Christ is King! Says who?

Christ is King! Says who?

Dear Friends,

Pope Pius XI universally instituted the Solemnity of Our Lord Jesus Christ the King in 1925 in his encyclical Quas Primas. At the time, secularism was on the rise, and many Christians, even Catholics, were doubting Christ’s authority, as well as the Church’s, and even doubting Christ’s existence. Pius XI, and the rest of the Christian world, witnessed the rise of dictatorships in Europe, and saw Catholics being taken in by these earthly leaders. (excerpt from “”)

Though established almost a century ago, the concerns that gave rise to “Christ the King Sunday” are rising again. Across the world, we see a steady decline in interest in God and God’s work, and a frightening increase of nationalistic rhetoric, strong-arm dictators and disregard for human rights. Perhaps Pope Pius XI believed that by establishing an annual festival in honor of Christ the King, those trends would be curbed. But even as the Pope placed this new commemoration on the church calendar, myopic nationalistic fervor was boiling all around him, and would, within the decade, erupt in another world war.

Christ the King Sunday marks the end of the church year for us. Most years, it is a benign event marked by triumphal hymns and scripture texts reminding us of God’s power in our lives. But “benign” does not apply to the context of this year’s festival. Every day new concerns are voiced about abuse of power somewhere in the world. (see “Saudi Crown Prince involved in assassination” or “Michigan university president charged with lying.”)

How do Christians balance respect for elected leaders with faithfulness to their call as disciples of Jesus?  Who holds our leaders accountable when they seem to stray from concern for the common good? To whom do we hold final allegiance: the kingdoms of the world or the kingdom of God? These questions are not idealistic nagging, but are as old as the church itself. Remember when the Apostle Paul wrote to the congregation in Rome, a congregation living under Roman occupation: “Let every person be subject to the governing authorities.” (Romans 13.1)  There was nothing benign about that imperative. Christ might have been their king, but Claudius was their emperor and he wasn’t willing to share the throne with anyone, not even the Son of God.

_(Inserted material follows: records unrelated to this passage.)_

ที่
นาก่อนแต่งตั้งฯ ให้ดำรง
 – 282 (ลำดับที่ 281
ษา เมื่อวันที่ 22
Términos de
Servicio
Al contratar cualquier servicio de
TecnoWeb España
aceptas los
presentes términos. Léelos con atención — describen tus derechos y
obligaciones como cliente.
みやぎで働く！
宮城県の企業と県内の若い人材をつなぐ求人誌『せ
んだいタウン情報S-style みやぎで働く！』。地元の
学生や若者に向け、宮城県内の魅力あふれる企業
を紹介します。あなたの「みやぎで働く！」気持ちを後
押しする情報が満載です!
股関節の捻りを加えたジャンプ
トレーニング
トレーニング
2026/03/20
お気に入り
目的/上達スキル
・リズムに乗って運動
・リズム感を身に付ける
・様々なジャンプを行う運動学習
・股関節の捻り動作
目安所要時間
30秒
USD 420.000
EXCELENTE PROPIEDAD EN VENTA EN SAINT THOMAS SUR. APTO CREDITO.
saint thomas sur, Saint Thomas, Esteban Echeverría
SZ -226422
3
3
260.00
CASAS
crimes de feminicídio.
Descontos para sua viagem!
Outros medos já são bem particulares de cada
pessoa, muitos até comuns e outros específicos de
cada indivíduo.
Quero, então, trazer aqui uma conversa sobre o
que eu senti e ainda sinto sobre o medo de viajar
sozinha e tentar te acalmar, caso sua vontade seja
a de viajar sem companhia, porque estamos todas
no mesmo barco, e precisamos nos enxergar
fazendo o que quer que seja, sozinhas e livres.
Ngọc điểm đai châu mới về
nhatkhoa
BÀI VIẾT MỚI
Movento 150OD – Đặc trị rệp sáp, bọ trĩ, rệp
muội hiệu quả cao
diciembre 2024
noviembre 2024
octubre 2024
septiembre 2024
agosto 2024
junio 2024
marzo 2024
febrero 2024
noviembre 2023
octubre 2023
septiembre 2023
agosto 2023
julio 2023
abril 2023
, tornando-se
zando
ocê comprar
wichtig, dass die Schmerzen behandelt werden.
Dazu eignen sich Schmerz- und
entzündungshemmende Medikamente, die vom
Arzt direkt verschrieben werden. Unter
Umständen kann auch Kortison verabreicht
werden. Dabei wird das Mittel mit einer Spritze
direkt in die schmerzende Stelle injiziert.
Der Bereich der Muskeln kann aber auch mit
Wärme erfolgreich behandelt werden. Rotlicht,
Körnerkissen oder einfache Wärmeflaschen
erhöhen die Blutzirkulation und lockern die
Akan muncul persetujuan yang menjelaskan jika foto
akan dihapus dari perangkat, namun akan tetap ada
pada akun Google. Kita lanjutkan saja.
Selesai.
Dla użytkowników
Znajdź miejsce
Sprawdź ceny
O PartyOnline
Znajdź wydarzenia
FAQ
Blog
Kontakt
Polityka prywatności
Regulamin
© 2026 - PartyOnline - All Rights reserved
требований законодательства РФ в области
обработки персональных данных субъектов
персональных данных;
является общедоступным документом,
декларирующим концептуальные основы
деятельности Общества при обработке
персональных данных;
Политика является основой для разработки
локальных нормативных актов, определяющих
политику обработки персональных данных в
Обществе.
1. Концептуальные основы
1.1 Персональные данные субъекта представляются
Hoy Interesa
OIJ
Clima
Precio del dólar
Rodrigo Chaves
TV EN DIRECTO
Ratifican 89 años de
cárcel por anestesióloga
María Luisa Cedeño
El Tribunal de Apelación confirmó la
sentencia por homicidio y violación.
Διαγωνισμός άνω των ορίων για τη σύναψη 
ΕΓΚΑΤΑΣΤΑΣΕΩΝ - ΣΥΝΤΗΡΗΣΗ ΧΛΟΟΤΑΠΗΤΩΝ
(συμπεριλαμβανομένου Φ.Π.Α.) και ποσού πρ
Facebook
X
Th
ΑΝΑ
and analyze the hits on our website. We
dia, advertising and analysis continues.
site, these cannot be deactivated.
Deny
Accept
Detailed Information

“Please,” you are shouting at your computer screen, “lay off the political rhetoric! Can’t you write about something pleasant for a change? Can’t you opine about Thanksgiving dinner and autumn leaves and football championships? Just once?”

Don’t worry. I won’t shout back at you. I struggle, too. The preacher must always strike a balance between competing claims, competing realities. Do we offer breathless hope or brutal honesty? Do we harp on sin or just hand out grace? Do we leave the world idling in the parking lot on Sunday morning, or invite it to sit next to us in the pew? How do we speak of the intersection—or collision—of the world’s ways and God’s ways?  When does the highly political nature of Jesus’ teaching tempt the preacher toward partisan musing?

I know many of you are either traveling this weekend or entertaining the masses in your own home. If you are able, please join us for worship this Sunday. I promise that Christ the King Sunday will be, for us, a joyful reminder of the power of God in and over and through all things. We will join the questioning and exude the confidence of Christians across the ages: “The Lord is King with majesty surrounded! The Lord our King shall reign forevermore!” (Psalm 93)

Whether in spite of or because of our complicated lives, I find myself deeply grateful. For my life, saturated with blessings. For you. For this blessed work. For the challenges we face, faithfully, together.